Carità e verità sono due ali necessarie per far continuare a volare il Concilio, la forza dello Spirito... Però sul Vaticano II non sono un mistero letture divergenti. Che ne pensa?

«Io rifletto su quel "rinnovato invito" che significava per Giovanni XXIII più d'una cosa. Immettersi nella corrente di preghiera e di timidi approcci, avviati o consentiti dai predecessori e nel terreno dell'ecumenismo spirituale. Incarnare l'unum sin t di Gesù, per approdarvi nei tempi e nei modi ispirati dall'Alto. E mettersi in cammino. Lungo forse un millennio, come segnalò Mauriac la sera dell'11 ottobre 1962. Già nella bolla di indizione Humanae salutis, del Natale 1961, c'era tutto: fortificare la fede, rimirare la propria stupenda unità, dare maggiore efficienza alle strutture. E poi c'è il discorso di apertura dell'11 ottobre 1962: Giovanni XXIII prende le mosse dal Credo niceno-costantinopolitano e invita i Padri ad avviare i lavori portando con sé tutto il patrimonio della rivelazione e della tradizione, tutta la dottrina dei Concili».

È in questo modo che si deve tornare a dialogare?

«Pochi di noi sono abilitati a questo arduo esercizio. Il dialogo è consuetudine di dibattiti pacati e prolungati, finalizzati non alla resa incondizionata degli altri, ma alla crescita di tutti gli interlocutori. Presuppone chiarezza di intelletto, bontà, sincerità, fiducia».

Oggi, però, il dialogo deve fare i conti con problemi nuovi, più complessi: la violenza da fronteggiare, l'identità che non può essere calpestata... Quale testimonianza?

«Nella mia camera più intima ho appeso le fotografie dei sette monaci di Tibhirine, i trappisti rapiti e trovati sgozzati il 30 maggio 1996, sepolti nel giardino del monastero, là dove avevano piantato semi di fede, di speranza e di amore.
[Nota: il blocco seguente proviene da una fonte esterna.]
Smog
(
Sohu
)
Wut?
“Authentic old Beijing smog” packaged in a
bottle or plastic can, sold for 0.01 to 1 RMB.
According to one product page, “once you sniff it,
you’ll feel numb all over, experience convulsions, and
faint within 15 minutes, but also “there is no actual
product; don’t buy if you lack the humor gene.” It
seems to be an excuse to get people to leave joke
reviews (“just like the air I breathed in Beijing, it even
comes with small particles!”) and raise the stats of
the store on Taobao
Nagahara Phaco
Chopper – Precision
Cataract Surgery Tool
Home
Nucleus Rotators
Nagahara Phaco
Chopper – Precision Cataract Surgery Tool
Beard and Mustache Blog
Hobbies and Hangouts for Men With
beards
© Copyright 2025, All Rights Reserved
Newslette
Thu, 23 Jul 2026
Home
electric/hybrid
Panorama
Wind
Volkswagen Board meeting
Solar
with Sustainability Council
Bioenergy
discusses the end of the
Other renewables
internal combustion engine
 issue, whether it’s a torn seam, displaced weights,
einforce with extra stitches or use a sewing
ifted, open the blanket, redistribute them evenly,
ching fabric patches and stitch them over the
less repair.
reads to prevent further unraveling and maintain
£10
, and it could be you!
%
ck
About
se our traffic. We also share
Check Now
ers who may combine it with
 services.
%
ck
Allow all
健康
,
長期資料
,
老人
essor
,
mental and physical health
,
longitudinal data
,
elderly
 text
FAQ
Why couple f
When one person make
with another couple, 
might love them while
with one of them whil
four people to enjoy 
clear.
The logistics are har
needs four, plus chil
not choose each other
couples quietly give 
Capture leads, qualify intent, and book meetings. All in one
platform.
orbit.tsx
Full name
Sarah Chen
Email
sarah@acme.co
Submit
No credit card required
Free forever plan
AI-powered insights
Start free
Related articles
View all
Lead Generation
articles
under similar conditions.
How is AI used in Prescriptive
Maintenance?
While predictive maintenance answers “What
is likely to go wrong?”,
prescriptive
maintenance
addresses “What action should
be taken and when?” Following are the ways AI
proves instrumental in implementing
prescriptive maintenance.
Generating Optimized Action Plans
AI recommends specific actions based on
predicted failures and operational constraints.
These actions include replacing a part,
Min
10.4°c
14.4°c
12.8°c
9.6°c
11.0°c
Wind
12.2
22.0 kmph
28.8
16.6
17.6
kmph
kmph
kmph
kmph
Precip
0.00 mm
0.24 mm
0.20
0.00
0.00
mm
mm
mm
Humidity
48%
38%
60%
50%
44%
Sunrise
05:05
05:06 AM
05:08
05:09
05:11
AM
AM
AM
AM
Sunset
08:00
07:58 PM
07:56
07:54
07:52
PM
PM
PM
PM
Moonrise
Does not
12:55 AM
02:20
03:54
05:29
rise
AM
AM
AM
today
Sette martiri, testimoni di amore al Dio dell'alleanza e all'alleanza da lui stabilita con l'umanità. Li guardo e penso che si può credere che l'amore è più forte dell'odio, la vita più forte della morte. E penso che ciò che è impossibile agli uomini è possibile a Dio...».

Nessun rimpianto o delusione?

«Anche quelli. Ieri come oggi. Ma quando accade, rammento le estreme parole di papa Giovanni: "Abbiamo molti amici, ne avremo anche di più". Parole che infondono coraggio a procedere con fiducia, in comunione, disposti anche al martirio della pazienza...».